I felt sorry for the people who live in Positano. What a price they pay for the beauty and quaintness of their village. Then again, they make a killing on the tourist trade, so the same beauty and quaintness pay them. I wonder, though, how many of them would like to have Positano back as it once was.

Berry Picking

October 22, 2006

The place: the people mover between the plane and the terminal at Dulles Airport last Friday. The time: about 3:30 on Friday afternoon.

As soon as they sat down, the people on either side of me whipped out their BlackBerries or BlackBerry-equivalents, as did two people standing up. “This is always scary,” said the woman on my right to her standing companion, loudly enough to let us all know that, important as she was, the eight-hour flight from London would have meant a vast accumulation of e-mails demanding her immediate attention. A true candidate for Pseuds’ Corner.*

Once upon a time, people spent a few hours on a plane or went away on vacations, and their companies actually soldiered on without them. Whatever had to be done was done by someone else (if it was really that important) or else waited until they got back to work after the trip.
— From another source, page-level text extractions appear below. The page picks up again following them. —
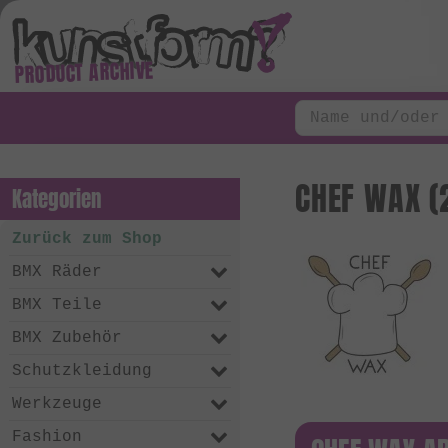
PRODUCT ARCHIVE
CHEF WAX (
Kategorien
Zurück zum Shop
BMX Räder
BMX Teile
BMX Zubehör
Schutzkleidung
Werkzeuge
Fashion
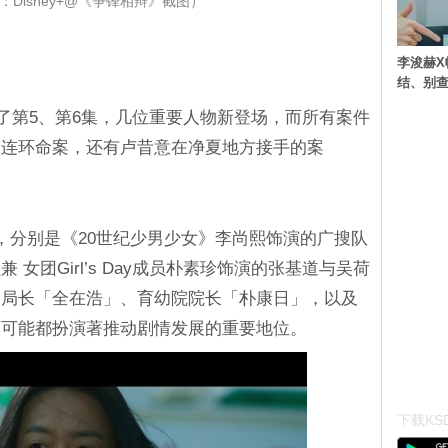
：Disney+@《争锋相辩》截图）
李浚赫X
结、别
播出了第5、第6集，几位重要人物新登场，而所有案件
的连环命案，还有卢昔意在净夏地方接手的案
，分别是《20世纪少男少女》李尚熙饰演的广搜队
女团Girl’s Day成员朴素珍饰演的张基道与吴荷
局局长「全在浩」、育幼院院长「朴康日」，以及
自可能都扮演著推动剧情发展的重要地位。
下载KSD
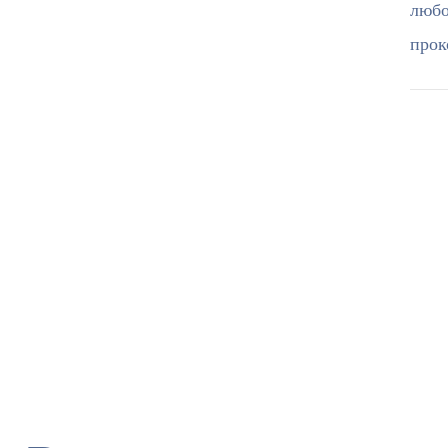
любо
прок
I doubt that the urgency of work-related tasks has increased significantly over the years, and I suspect that the business calls conducted loudly on cell phones from buses and metro trains and the compulsive e-mail checking over restaurant lunches are frequently unnecessary and can probably be summed up by a cartoon I saw some time ago in the New Yorker. A man is sitting in an empty subway car, mobile phone to his ear. The caption is, “Do you mind if I call you back later when there’s someone around to overhear?”
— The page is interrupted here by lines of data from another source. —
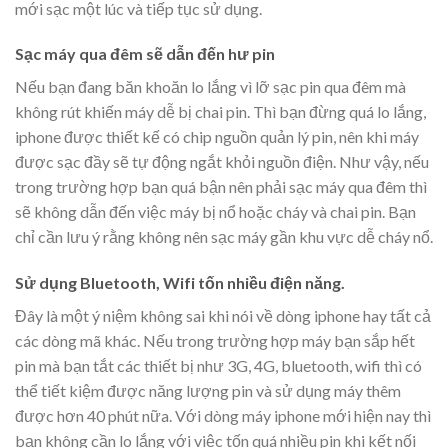
mới sạc một lúc và tiếp tục sử dụng.
Sạc máy qua đêm sẽ dẫn đến hư pin
Nếu bạn đang băn khoăn lo lắng vì lỡ sạc pin qua đêm mà
không rút khiến máy dễ bị chai pin. Thì bạn đừng quá lo lắng,
iphone được thiết kế có chip nguồn quản lý pin, nên khi máy
được sạc đầy sẽ tự động ngắt khỏi nguồn điện. Như vậy, nếu
trong trường hợp bạn quá bận nên phải sạc máy qua đêm thì
sẽ không dẫn đến việc máy bị nổ hoặc cháy và chai pin. Bạn
chỉ cần lưu ý rằng không nên sạc máy gần khu vực dễ cháy nổ.
Sử dụng Bluetooth, Wifi tốn nhiều điện năng.
Đây là một ý niệm không sai khi nói về dòng iphone hay tất cả
các dòng mã khác. Nếu trong trường hợp máy bạn sắp hết
pin mà bạn tắt các thiết bị như 3G, 4G, bluetooth, wifi thì có
thể tiết kiệm được năng lượng pin và sử dụng máy thêm
được hơn 40 phút nữa. Với dòng máy iphone mới hiện nay thì
bạn không cần lo lắng với việc tốn quá nhiều pin khi kết nối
*Pseuds’ Corner: for the uninitiated, see Private Eye.
Not my picture of the berries. I didn’t have the nerve to whip out my camera and photograph the important people around me, so I took this off a gardening Web site. I’ve forgotten which one, so I can’t properly credit it, but if notified, I will.


October 7, 2006

I’m off to Europe for just under two weeks—southern Italy, then London. When I come back, I’ll have photographs and observations to share.

Ci vediamo!

Culinary tip: How not to make toast

October 5, 2006

I walked into the office this morning and dropped two slices of bread into our antique toaster for breakfast. The toaster usually takes five minutes to induce a slice of bread to turn slightly brown, so I stopped by a friend’s desk, and we got into conversation. Right about the time I started to smell my toast, the fire alarm went off. The whole nine yards: flashing lights, blaring sirens. The entire corridor was blue with smoke. The thing that is supposed to pop the toast up when it’s done had failed.

I assume that people on the two upper levels of our three-level building followed the standard procedure and evacuated, thinking there really was a fire. A trio of my colleagues (who were on their way out anyway) left with a dramatic show of crouching, coughing, gagging, gasping—and, of course, laughing. The rest of my department stayed. I was mortified, though no one else (including the boss, fortunately) seemed to think it was anything but funny, and by lunchtime, when everyone had made at least one smart remark about it, I was laughing too.

The fire department showed up to reset the alarms—a fire engine bearing three firemen in full gear, carrying axes and oxygen tanks. The boss had called to let them know it wasn’t a real emergency, or I suppose they’d have come in with hoses; even without hoses, they were impressive. On balance, though, I think I made the right decision in not asking to have my picture taken with them.